Captain scratched: Derek Jeter is apparently still ailing from taking a Scott Kazmir fastball to his left thigh on Tuesday at Tampa Bay.
Jeter was in Torre's original lineup for Thursday's game but was removed about an hour before game time, with a team spokesman saying that Jeter is experiencing soreness in the thigh area. Torre sent word that he still considered Jeter to be available as a player off the bench on Thursday.
Miguel Cairo filled in at shortstop, with Doug Mientkiewicz moving up to second in the Yankees lineup.
Bloody socks and former Red Sox: Johnny Damon and Mientkiewicz, two members of the 2004 World Series champion Red Sox squad, were amused to hear of Gary Thorne's comments during last night's Boston-Baltimore game.

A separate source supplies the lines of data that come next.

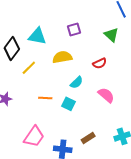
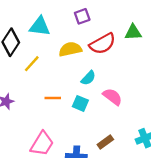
green triangle: (111, 35) -> (133, 32), moved, turned -42
red semicircle: (100, 63) -> (103, 44), moved, size x1.6
pink semicircle: (106, 95) -> (113, 97), moved

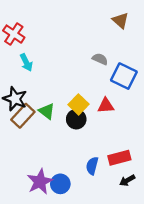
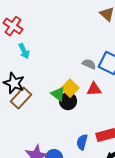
gray semicircle: (100, 59) -> (89, 64), moved
green triangle: (47, 111) -> (58, 94), moved

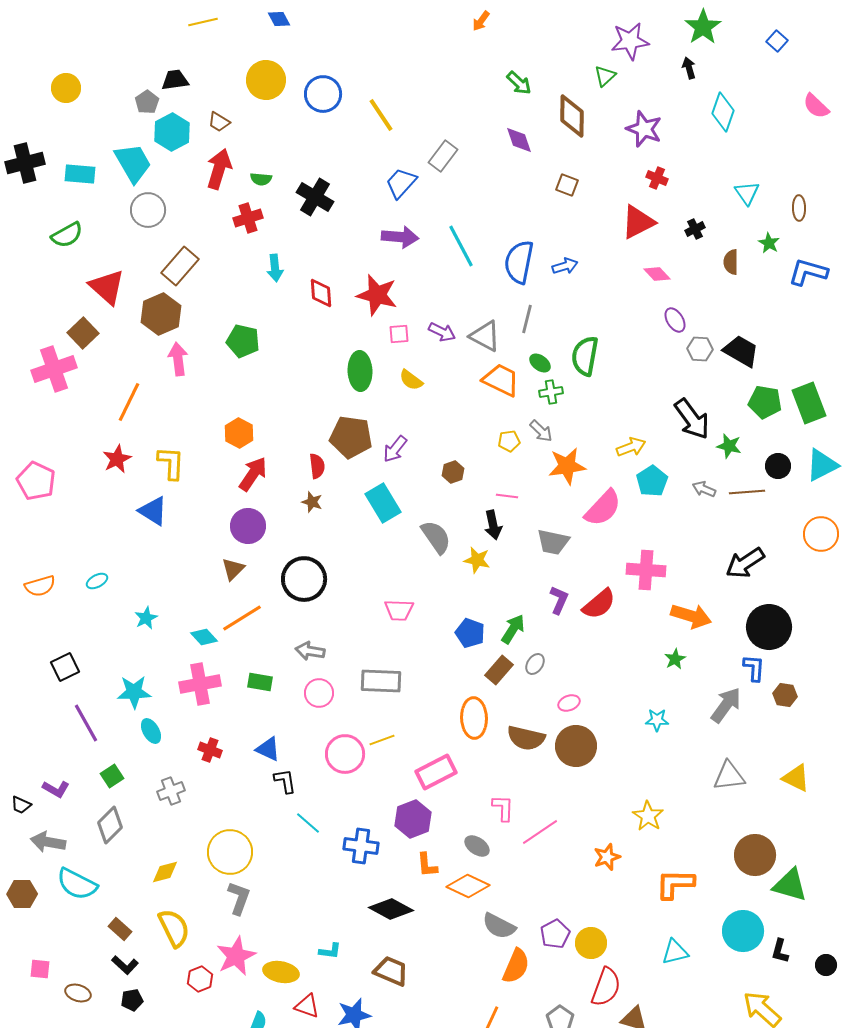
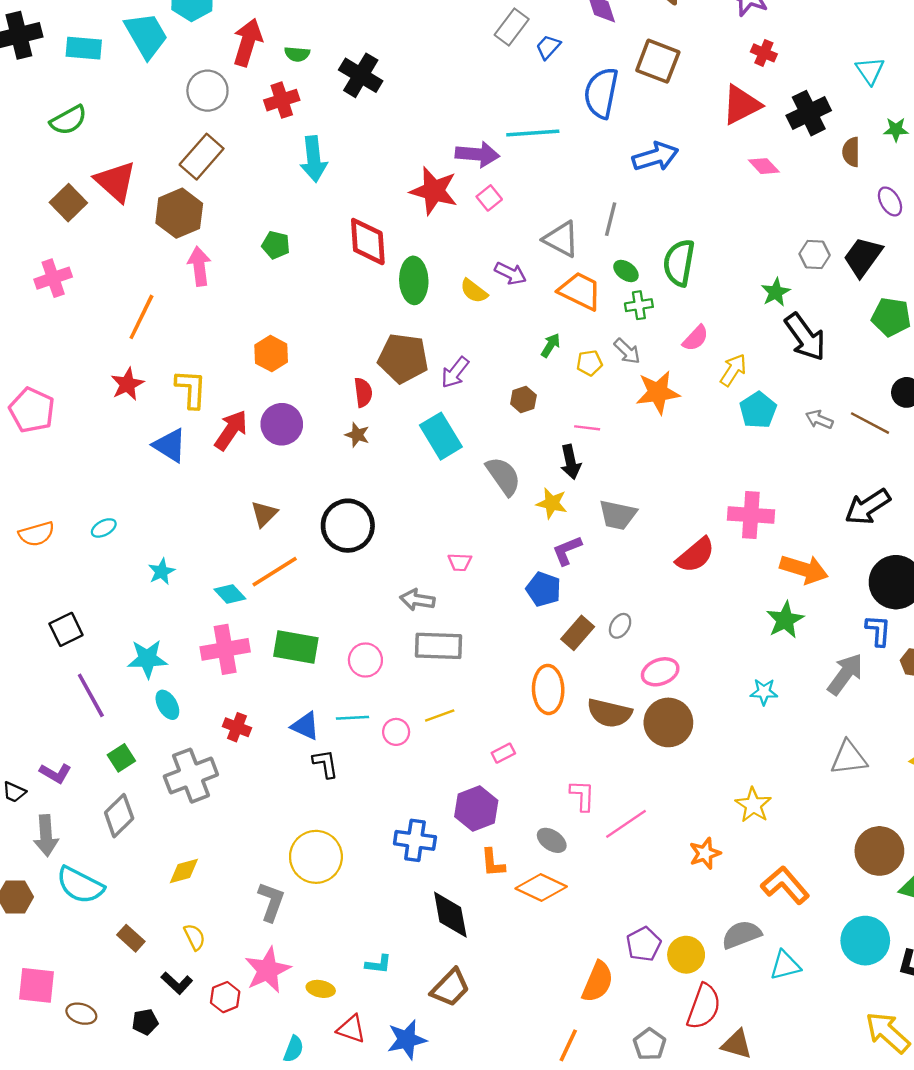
blue trapezoid: (401, 183) -> (548, 47), moved, size x0.7
brown square: (567, 185) -> (658, 61), size x1.6
gray circle: (148, 210) -> (207, 91), moved
black cross: (695, 229) -> (809, 113), size x1.8
purple arrow: (400, 237) -> (477, 154), moved
green star: (769, 243) -> (896, 130), turned -30
cyan line: (461, 246) -> (533, 133), turned -66
blue semicircle: (519, 262) -> (601, 93), moved
blue arrow: (565, 266) -> (655, 157), size x1.5
cyan arrow: (275, 268) -> (314, 159), size x1.4
red diamond: (321, 293) -> (368, 242), moved, size x1.4
purple ellipse: (675, 320) -> (890, 201), moved
purple arrow: (442, 332) -> (510, 273), moved
brown square: (83, 333) -> (68, 203), moved
pink square: (399, 334) -> (489, 198), moved, turned -35
green pentagon: (243, 341) -> (276, 245), size x0.7
black trapezoid: (741, 351) -> (863, 257), turned -84
pink cross: (54, 369) -> (53, 278), size x0.7
green star: (729, 446) -> (776, 292), moved, turned 30
yellow arrow: (631, 447) -> (733, 370), turned -36
red arrow: (253, 474) -> (231, 430), moved
brown line: (747, 492) -> (870, 423), turned 32
pink semicircle: (603, 508) -> (696, 338), moved, size x0.6
purple circle: (248, 526) -> (282, 424), moved
gray trapezoid: (553, 542) -> (618, 515), moved
purple L-shape: (559, 600) -> (567, 550), moved, turned -136
pink trapezoid: (399, 610) -> (460, 562), size x0.7
green arrow: (513, 629) -> (551, 345), moved, size x0.7
gray arrow: (310, 651) -> (417, 600), moved
green star: (675, 659) -> (785, 620), size x1.5
green rectangle: (260, 682) -> (296, 647), size x1.5
pink ellipse: (569, 703) -> (660, 672), size x1.4
pink circle: (345, 754) -> (396, 732), size x0.6
pink rectangle: (436, 772) -> (503, 753), size x0.5
gray cross: (171, 791) -> (191, 776), size x1.6
cyan line: (308, 823) -> (352, 718), moved, turned -44
gray arrow: (48, 842) -> (46, 836), turned -104
yellow circle: (230, 852) -> (316, 857), moved
orange L-shape: (675, 884) -> (785, 885), turned 48
black diamond: (391, 909) -> (450, 915), turned 51
gray semicircle: (499, 926) -> (741, 935), moved, turned 132
yellow semicircle: (174, 928) -> (195, 937), size x0.6
black L-shape: (125, 965) -> (177, 983), moved
pink square: (40, 969) -> (37, 985), size x1.6
brown trapezoid: (391, 971) -> (450, 988), turned 111
yellow ellipse: (281, 972) -> (321, 989), size x0.7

Thorne, an Orioles broadcaster, stated on the air Wednesday night that Curt Schilling's bloody sock from the 2004 postseason wasn't really blood, citing backup catcher Doug Mirabelli as the source.
That dumbfounded Damon and Mientkiewicz, who watched up close as Schilling gritted through ankle surgeries to help his club.
"He likes attention, but he doesn't like that much attention," Mientkiewicz said. "He did it for him, he did it for us, he did it for the city. I know what it was. It wasn't nail polish."
Mientkiewicz related his memories of walking into the Boston trainer's room and witnessing one of the surgical procedures firsthand.
"The fact that you sit there and watch a guy get his ankle cut open, it's pretty gross," Mientkiewicz said. "You go into the trainer's room and you're used to seeing dislocated fingers, dislocated shoulders. You see a pretty nice bruise once in a while. You don't see an Exacto knife going to a human being's skin, but all of a sudden, there it is."
Damon said he always believed the tale of Schilling's bloody sock, and just in case there was any doubt, stated: "My beard and stuff was real."
Weather channel: Mussina will be paying attention to the forecasts for Friday, when he is slated to make a rehab appearance for the Double-A Trenton at Harrisburg, Pa. The start would be a homecoming of sorts for Mussina, who was born in Williamsport, Pa., approximately 80 miles north of Harrisburg.
That is, of course, if the game is played. Torre said that the forecast for all possible farm locations is questionable, but Mussina needs to make at least one rehab start. He could not rejoin the club after just a simulated game, Torre said.
"You never really know with the legs until you really push off," Torre said.
Coming up: The Yankees and Red Sox reconvene for Round 2 of their April heavyweight fight on Friday, with left-hander Andy Pettitte (1-0, 1.78 ERA) taking the mound for New York. The Yankees get a second look at right-hander Daisuke Matsuzaka (2-2, 4.00 ERA), with first pitch at Yankee Stadium slated for 7:05 p.m. ET.
Bryan Hoch is a reporter for MLB.com. This story was not subject to the approval of Major League Baseball or its clubs.